In quell'Italia “Carosello” promuoveva un consumismo “buono” con quegli spot pubblicitari creati come mini commedie, attraverso cui si pubblicizzavano prodotti tramite famosi attori e registi.Eppure proprio la Rai di allora,vedeva "Carosello" come una vergogna,perchè il concetto stesso di pubblicità mal si coniugava con la mission di tv pedagogica che la Rai s'era data; la réclame era una cosa "brutta",e portava il pubblico sulla "cattiva strada" del consumismo.Era perciò che solo alla fine di quelle minicommedie c'erano 15 secondi(il "codino",tecnicamente)nei quali compariva il nome del marchio.
Perchè era questo che succedeva.Carosello rappresentava in forma pop l'anomalia italiana "centrista". La sua nascita avvenne infatti all'incrocio tra la cultura cattolica e quella marxista, entrambe concordi nel ritenere il denaro (e il profitto) un escremento diabolico.Da questo matrimonio germinò quel "codino", ossia la caratteristica ipocrita di quei proto-spot: la netta separazione tra gratuiti sketch e un'autonoma parte sul prodotto, che arrivava in coda ai filmati.Il prodotto repelle,però compratelo, per carità.
Certo,da allora tempo ne è passato,la società è cambiata e Carosello non c'è più.Siamo nell’epoca del mondo digitale,dove gli spot in tv incalzano a ritmo incessante,come un bombardamento mediatico:pubblicità brevi e immediate,in ogni fascia oraria.E non si chiama nemmeno più pubblicità o réclame,ma advertising marketing e sta in tutte le cose e fa parte delle nostre vite quotidiane.

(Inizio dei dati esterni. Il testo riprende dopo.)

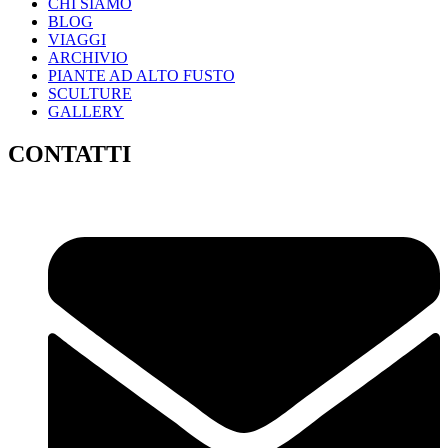
CHI SIAMO
BLOG
VIAGGI
ARCHIVIO
PIANTE AD ALTO FUSTO
SCULTURE
GALLERY
CONTATTI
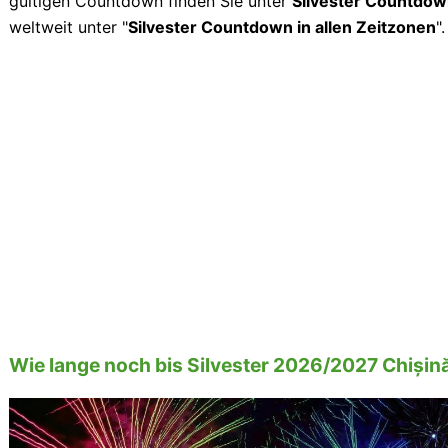
gültigen Countdown finden Sie unter
Silvester Countdow
weltweit unter "
Silvester Countdown in allen Zeitzonen
".
Wie lange noch bis Silvester 2026/2027 Chișin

Ma oggi che Carosello non c'è più,comprendiamo che esso non era solo "reclame";perchè,anzi,questa,diventava secondaria rispetto a quello che Carosello riusciva a fare.Carosello riuniva e connetteva(esso sì)famiglie e persone,perchè conteneva tutti i generi più popolari:lo sketch comico,ma anche la fiaba,il teatro di avanspettacolo,cinema(western,avventura,poliziesco)sceneggiati tv,cartoni animati.Oggi,invece,anche all'interno della stessa famiglia,non ci si parla più,divisi e distanti come siamo,il capo chino sui cellulari,a seguire Facebook,Instagram o Whatapps.
La Rai,con Carosello fece evolvere consumi e costumi.In breve tempo la televisione
diventò strumento di unificazione nazionale,sia sotto il profilo socio-culturale,sia sotto il profilo linguistico.Molte persone,in particolare quelle dei ceti meno abbienti,iniziarono a comprendere maggiormente la lingua italiana.L’avvento di questa ondata di modernità fatta di spensieratezza,musica e risate diede alle
persone un nuovo inizio;un’accesso più diretto nei confronti della vita,facendo dimenticare gli anni della'immane tragedia della Guerra.
Questo è stato il diverso tempo che Carosello ci ha dato,le emozioni e i sentimenti che sapeva suscitare.Quelle emozioni che nessuun influencer potrà mai dare.